Les personnes intersexes demandent qu’on s’intéresse réellement à leurs combats et que les milieux queers sortent de la performativité militante ignorante. Car mettre FLINTA* sur un événement sexpositif, sans sensibilisation aux questions inter, c’est purement performatif et extrêmement contre-productif. Clamer que « tous les corps sont beaux » et voir ses participant·es jeter des regards en coin voire franchement dégoûtés sur les corps inter ou gros, poilus, avec des cicatrices n’est pas acceptable.
Cette fausse politique de l’inclusion conduit à des situations ubuesques où des personnes inter se font exclure d’espaces queer parce que ces personnes ont manifestement trop un « passing cishet ».
La question des masculinités trans et gay
La question de nos rapports aux masculinités hors du spectre cis-hetero doit être réfléchie. La revendication d’espaces ABCD (anything but cis dudes) est juste transphobe. Les mecs trans et personnes transmascs sont des hommes et les considérer comme désirables uniquement parce qu’ils sont trans relève de la fétichisation. Les masculinités des personnes transmascs ou personnes non binaires peuvent prendre des formes variées, qui ne sont que rarement accueillies dans les milieux gays ou lesbiens traditionnels. Faire de la place à ces masculinités dans les milieux queer est dès lors primordial.

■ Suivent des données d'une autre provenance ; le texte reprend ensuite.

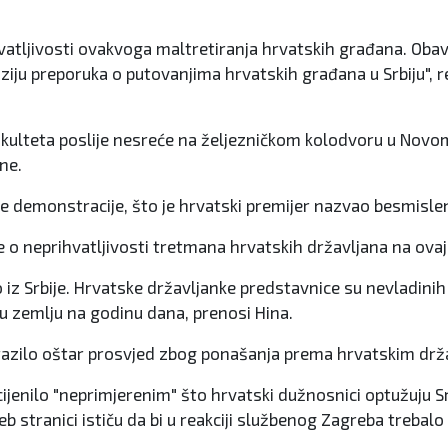
vatljivosti ovakvoga maltretiranja hrvatskih građana. Obavij
iziju preporuka o putovanjima hrvatskih građana u Srbiju", 
a fakulteta poslije nesreće na željezničkom kolodvoru u Nov
ne.
 te demonstracije, što je hrvatski premijer nazvao besmisl
e o neprihvatljivosti tretmana hrvatskih državljana na ovaj n
no iz Srbije. Hrvatske državljanke predstavnice su nevladin
k u zemlju na godinu dana, prenosi Hina.
izrazilo oštar prosvjed zbog ponašanja prema hrvatskim dr
ijenilo "neprimjerenim" što hrvatski dužnosnici optužuju Srb
anici ističu da bi u reakciji službenog Zagreba trebalo bit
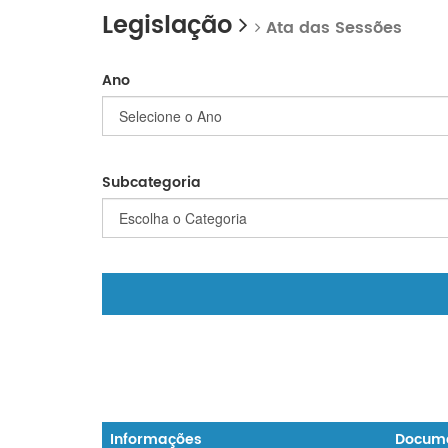
Legislação
Ata das Sessões
Ano
Subcategoria
Informações
Docum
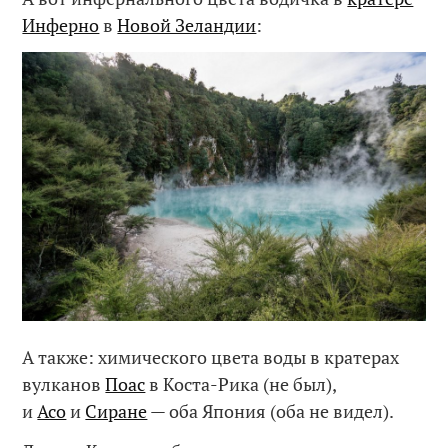
Инферно
в
Новой Зеландии
:
А также: химического цвета воды в кратерах
вулканов
Поас
в Коста-Рика (не был),
и
Асо
и
Сиране
— оба Япония (оба не видел).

De fait, la non-mixité FLINTA* conduit à une forme de gatekeeping sur l’apparence qui force à l’outing des personnes trans et exclut les personnes en questionnement. Les mecs trans stealth se trouvent-ils contraints de prouver qu’avant ils ont subi du sexisme ? Les personnes enby doivent-elles faire un effort pour arrêter d’avoir des tenues et attitudes qui les sécurisent pour montrer patte blanche ? Faut-il avoir l’air trans ou intersexe pour être accepté·e ? Et quid des mes cis gay qui sont confrontés à de la follophobie et qui sont ramenés/rabaissés à la condition féminine en dehors des espaces queers ?
À l’inverse, il nous semble plus pertinent de proposer des espaces en non-mixité queer qui repose sur l’autodétermination et l’identification de la queerness quelle qu’en soit la raison.